I really liked the challenge, and quickly appreciated the perfection and freedom that this possibility offered.

RESPONDENT: how can you possibly know from your own experience that there are no others who are happy and harmless? Have you in fact encountered every other single human being alive on this planet in order to be able to judge the absolute state of humanity? I think not...

PETER: A lot of people on the list seem to have this objection. I wrote in the introduction to my journal that ‘... as I gradually forced myself to admit, I was as mad and as bad, as everyone else.’ It was difficult as I had a good dose of spiritual arrogance running such that I was on the path, I was seeking, I wasn’t one of them who was fighting and killing and arguing. A sincere and honest self-appraisal soon revealed sorrow – sadness, melancholy, compassion, sharing, etc. and malice – resentment, withdrawing, ‘subtle’ revenges, sarcasm, gossiping, etc. But the thing that really got me going and up off my smug complacent bum was reading of the Milgram experiment – it’s in my journal in the Peace chapter.

And then to contemplate what I would have done at the end of the Ranch when an armed conflict looked a distinct possibility.

The level of honest introspection required in becoming free of emotions and feelings is frightening to most.
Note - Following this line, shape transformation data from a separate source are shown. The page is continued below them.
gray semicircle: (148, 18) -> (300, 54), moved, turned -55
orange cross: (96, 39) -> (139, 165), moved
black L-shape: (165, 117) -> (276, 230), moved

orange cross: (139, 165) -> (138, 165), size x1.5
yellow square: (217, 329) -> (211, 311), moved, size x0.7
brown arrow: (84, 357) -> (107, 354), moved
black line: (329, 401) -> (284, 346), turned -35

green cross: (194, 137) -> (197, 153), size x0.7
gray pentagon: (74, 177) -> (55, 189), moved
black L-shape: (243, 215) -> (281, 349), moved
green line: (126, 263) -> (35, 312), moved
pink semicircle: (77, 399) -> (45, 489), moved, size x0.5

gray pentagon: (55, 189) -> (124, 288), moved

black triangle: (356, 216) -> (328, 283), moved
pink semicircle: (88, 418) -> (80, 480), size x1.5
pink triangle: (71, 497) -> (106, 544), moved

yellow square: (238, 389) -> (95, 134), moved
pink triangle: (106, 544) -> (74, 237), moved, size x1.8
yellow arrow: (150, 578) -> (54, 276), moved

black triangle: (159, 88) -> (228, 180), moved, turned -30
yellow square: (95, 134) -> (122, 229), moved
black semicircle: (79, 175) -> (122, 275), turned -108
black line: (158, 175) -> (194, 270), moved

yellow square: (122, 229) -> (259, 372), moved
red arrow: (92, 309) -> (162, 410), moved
And rightly so as it would be the end of you as you know yourself now. You readily and willingly ‘self’-immolate.

As for my ability to judge the absolute state of humanity, it is universally (albeit a little reluctantly) acknowledged, that we are born with the instincts of fear, aggression, nurture and desire. It is denied by those who believe we are born ‘innocent’, but not only do we have the evidence of behavioural studies, direct personal observation but specific genes are beginning to be discovered that relate specifically to this instinctual programming.
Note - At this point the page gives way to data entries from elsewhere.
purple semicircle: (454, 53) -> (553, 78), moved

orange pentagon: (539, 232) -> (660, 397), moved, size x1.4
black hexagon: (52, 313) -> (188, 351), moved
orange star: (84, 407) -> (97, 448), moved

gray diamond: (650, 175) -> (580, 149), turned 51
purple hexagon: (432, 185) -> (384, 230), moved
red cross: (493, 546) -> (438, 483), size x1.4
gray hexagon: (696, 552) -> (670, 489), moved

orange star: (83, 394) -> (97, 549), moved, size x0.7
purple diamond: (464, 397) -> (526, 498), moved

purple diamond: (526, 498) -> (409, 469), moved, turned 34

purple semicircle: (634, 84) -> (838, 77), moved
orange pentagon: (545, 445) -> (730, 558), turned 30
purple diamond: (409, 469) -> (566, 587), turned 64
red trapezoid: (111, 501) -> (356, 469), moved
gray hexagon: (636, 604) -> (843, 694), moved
No doubt some freaks and genetic mutants do exist who may have escaped a bit of this genetic programming but it essentially tars us all with the same brush. Most people do a bloody good job on keeping a lid on these instinctual urges in themselves, but this very need to control oneself is the cause of most of our sense of ‘not being free’ or having shackles on as I experienced. Only when these instincts are tackled and eliminated is the individual capable of becoming actually free from malice and sorrow.

It’s just that 160,000,000 have been killed in wars this century alone not to mention all the murders, suicides, rapes, tortures, corruption, repression, depression, etc.